Siemens and AB PLC: The Fault Diagnosis System Used by 98% of Engineers in the USA

Introduction

Hello everyone, I am Engineer Li. I have been working in the automation industry for 15 years, mainly focusing on the design and maintenance of industrial automation control systems. Over the years, I have visited many factories and dealt with various PLC faults. From initially being flustered to now handling issues calmly, I have found that a good fault diagnosis system can really save engineers a lot of time and effort.

Today, I would like to share my experiences regarding the fault diagnosis systems for Siemens and AB PLCs. This method, which I learned from my American colleagues, has been refined through years of practice and has become a standard configuration for our team. I believe that whether you are a newcomer to the industry or an experienced veteran, you will find some practical tips here.

Why Do We Need a Fault Diagnosis System?

I still remember when I first started in the industry, whenever there was a production line shutdown, I had to rush to the site with my laptop and connect to the PLC to troubleshoot step by step. Sometimes it took hours to discover it was a minor issue, and the pressure from my boss and the production supervisor watching over me was immense! That kind of anxiety is something I believe all engineers can relate to.

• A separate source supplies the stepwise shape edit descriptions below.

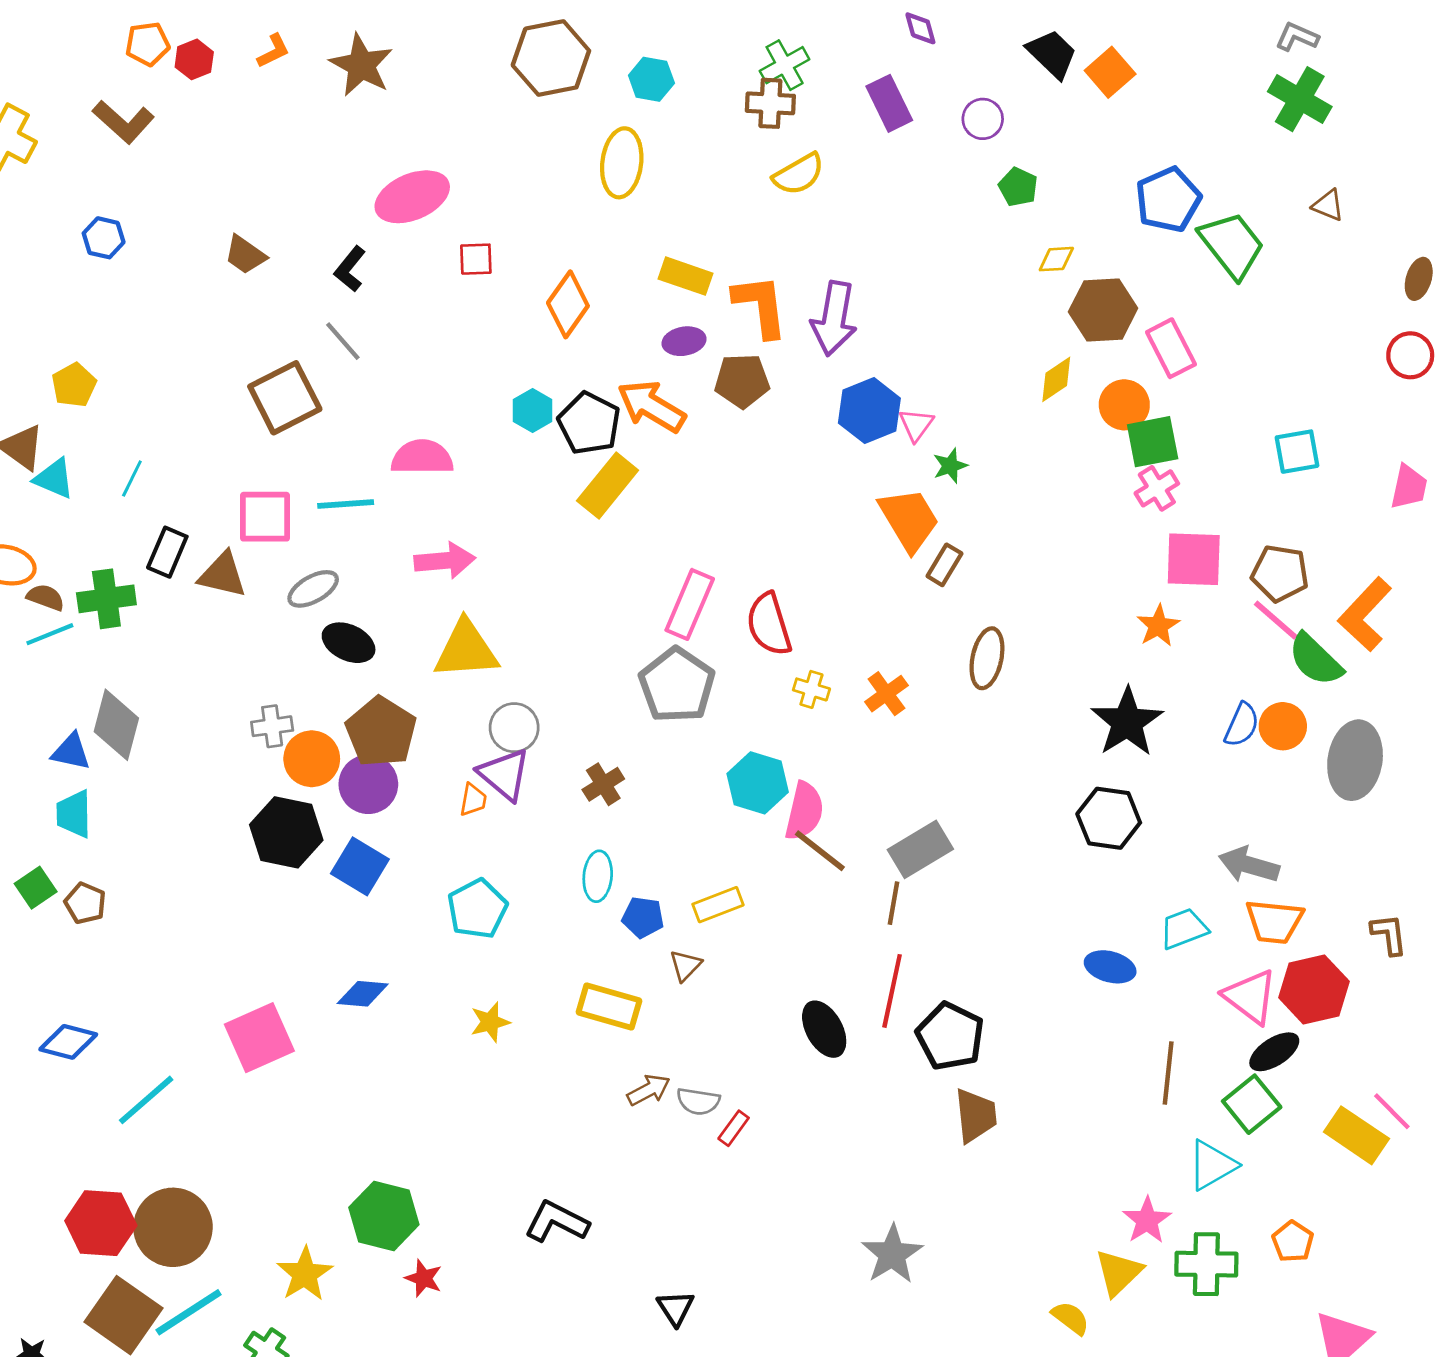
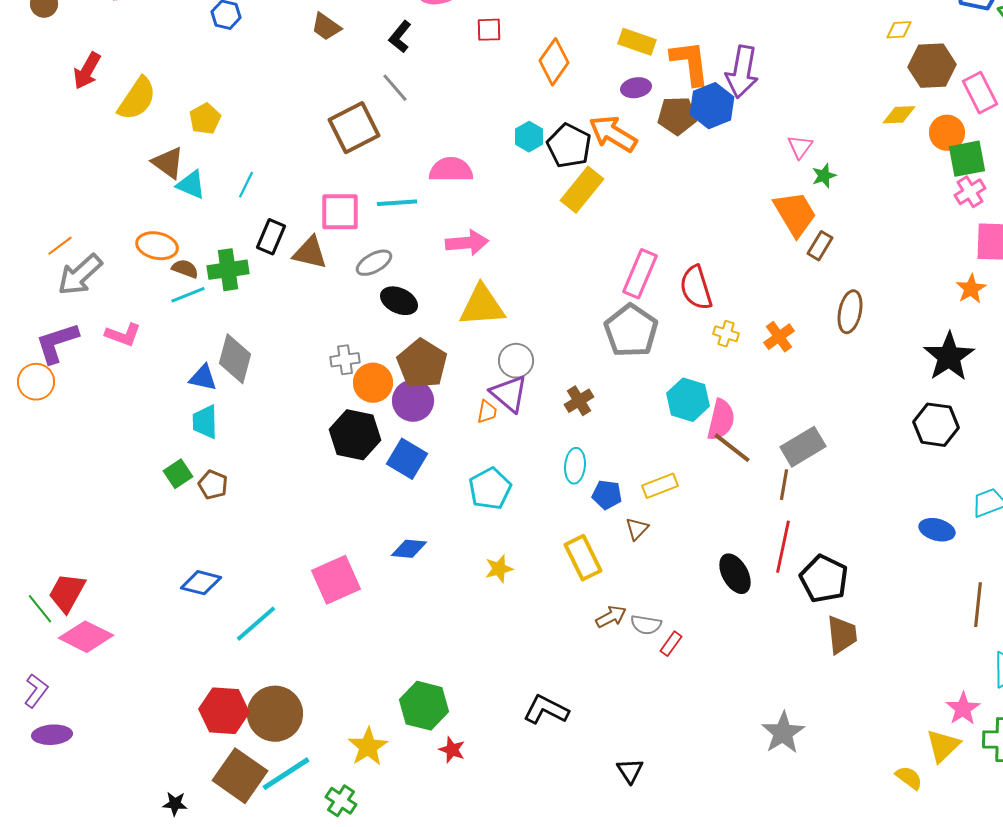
yellow diamond: (1056, 379) -> (899, 115), turned 32
blue hexagon: (869, 411) -> (712, 106), moved
yellow rectangle: (609, 1006) -> (583, 558), turned 48

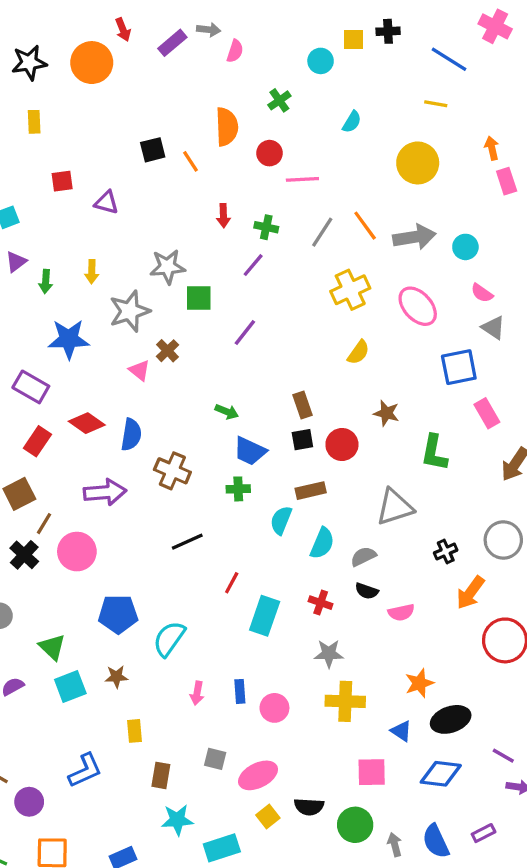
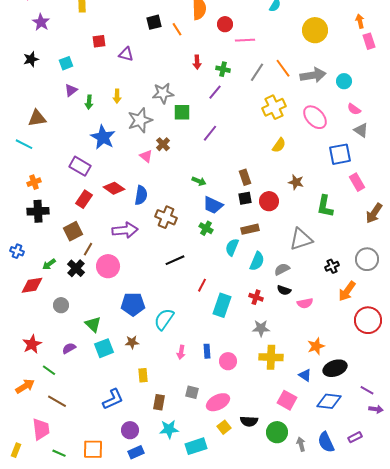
blue star: (69, 339) -> (103, 137), turned 30
green cross: (238, 489) -> (206, 228), turned 32
pink square: (372, 772) -> (287, 400), turned 30
purple circle: (29, 802) -> (130, 430), moved

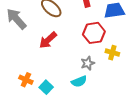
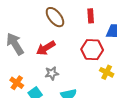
gray arrow: (16, 19) -> (15, 44), moved
gray star: (88, 63) -> (52, 73), moved

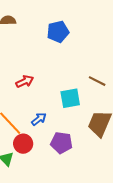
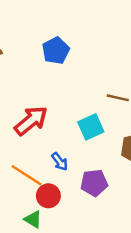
red arrow: (25, 81) -> (31, 121), size x1.6
blue arrow: (39, 119) -> (60, 162), turned 105

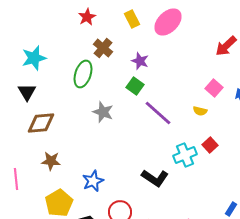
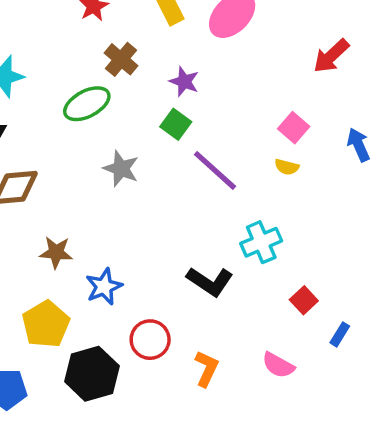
green ellipse: (83, 74) -> (87, 104), turned 44
pink square: (214, 88) -> (294, 128), moved
red square: (210, 145) -> (304, 300), moved
brown star: (51, 161) -> (56, 252), moved

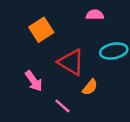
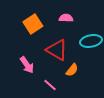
pink semicircle: (95, 15) -> (66, 18), moved

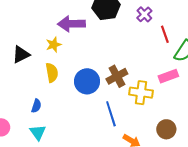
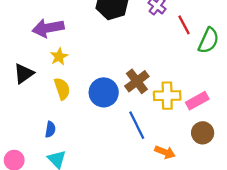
purple arrow: (71, 24) -> (48, 28), moved
pink rectangle: (168, 76) -> (197, 101), moved

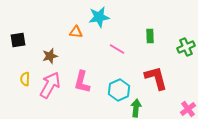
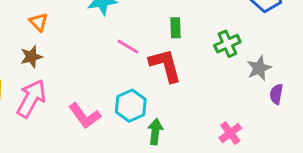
orange triangle: (76, 32) -> (39, 22), moved, turned 40
red L-shape: (156, 78) -> (165, 65), moved
pink L-shape: (82, 82) -> (85, 116), moved, turned -50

A good fault diagnosis system can help us:

• Quickly identify problems and locate fault points
• Reduce downtime and improve production efficiency
• Create fault records to support preventive maintenance
• Reduce the work pressure and intensity for engineers

Hardware Configuration and Environmental Requirements

Basic Hardware Configuration

For Siemens S7 series and AB CompactLogix/ControlLogix series PLCs, we need the following hardware support:

• CPU: At least sufficient storage space for the diagnostic program (it is recommended to reserve more than 20% capacity)
• Storage Card: For fault log recording (Siemens recommends over 4MB, AB recommends a 2GB SD card)
• Communication Module: Ethernet module for remote monitoring and alarm push
• HMI Panel: For on-site display of fault information (recommended touch screen size of 7 inches or larger)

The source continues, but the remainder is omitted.